In the experimental effect display, the accuracy, the reasoning speed, the stability and the like of the gesture estimation are superior to those of the prior art, in addition, when the training data amount is 350 Zhang Zuoyou, the gesture estimation network obtains a better prediction effect, and the technical problems that the training amount of the gesture estimation network provided by the application is relatively low, namely the training cost is low, namely the model training cost is high are effectively solved by the scheme of the application.

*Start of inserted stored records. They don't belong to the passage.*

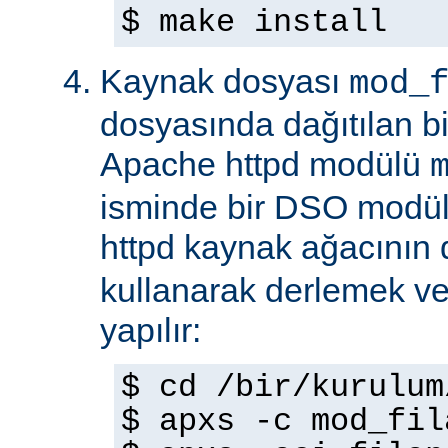
$ make install
Kaynak dosyası
mod_
dosyasında dağıtılan b
Apache httpd modülü
isminde bir DSO modül
httpd kaynak ağacının
kullanarak derlemek ve
yapılır:
$ cd /bir/kurulum
$ apxs -c mod_fil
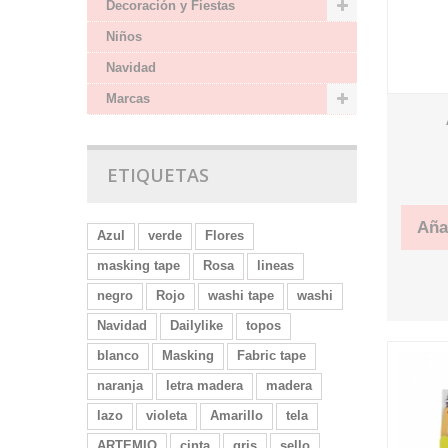
Decoración y Fiestas
Niños
Navidad
Marcas
ETIQUETAS
Añad
Azul
verde
Flores
masking tape
Rosa
lineas
negro
Rojo
washi tape
washi
Navidad
Dailylike
topos
blanco
Masking
Fabric tape
naranja
letra madera
madera
lazo
violeta
Amarillo
tela
ARTEMIO
cinta
gris
sello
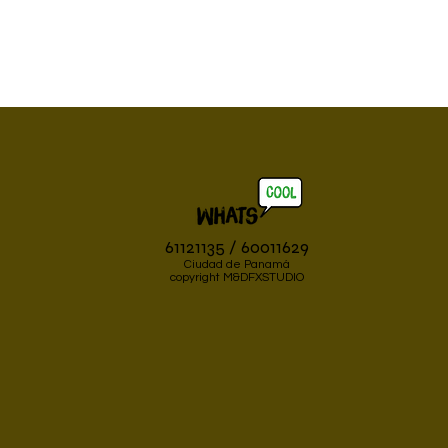
61121135 / 60011629
Ciudad de Panamá
copyright M&DFXSTUDIO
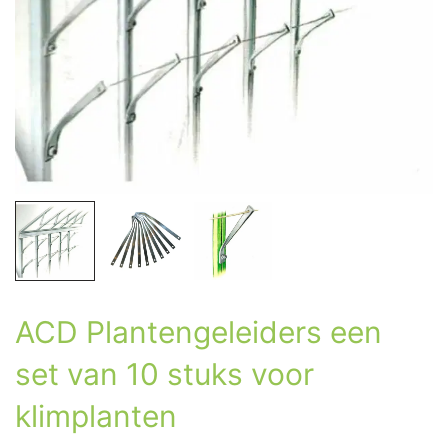
ACD Plantengeleiders een
set van 10 stuks voor
klimplanten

The following is an embodiment of the apparatus of the present application, which may be used to execute the single target pose estimation method and the target class detection method according to the present application. For details not disclosed in the embodiment of the apparatus of the present application, please refer to the method embodiment of the single target pose estimation method and the target class detection method according to the present application.

Referring to fig. 13, in an embodiment of the present application, a single target pose estimation apparatus 1300 is provided, including but not limited to: an image acquisition module 1310, a local feature map acquisition module 1330, a global feature map acquisition module 1350, a feature fusion module 1370, and a pose estimation module 1390.

The image acquisition module 1310 is configured to acquire a to-be-processed image of the target.

The local feature map obtaining module 1330 is configured to learn image features in a receptive field range in the image to be processed, so as to obtain at least one local feature map.

The global feature map obtaining module 1350 is configured to establish a relationship between image features exceeding a receptive field range in the image to be processed based on at least one local feature map, so as to obtain a global feature map.

And the feature fusion module 1370 is configured to obtain a key point information graph through feature fusion performed by each local feature graph and the global feature graph.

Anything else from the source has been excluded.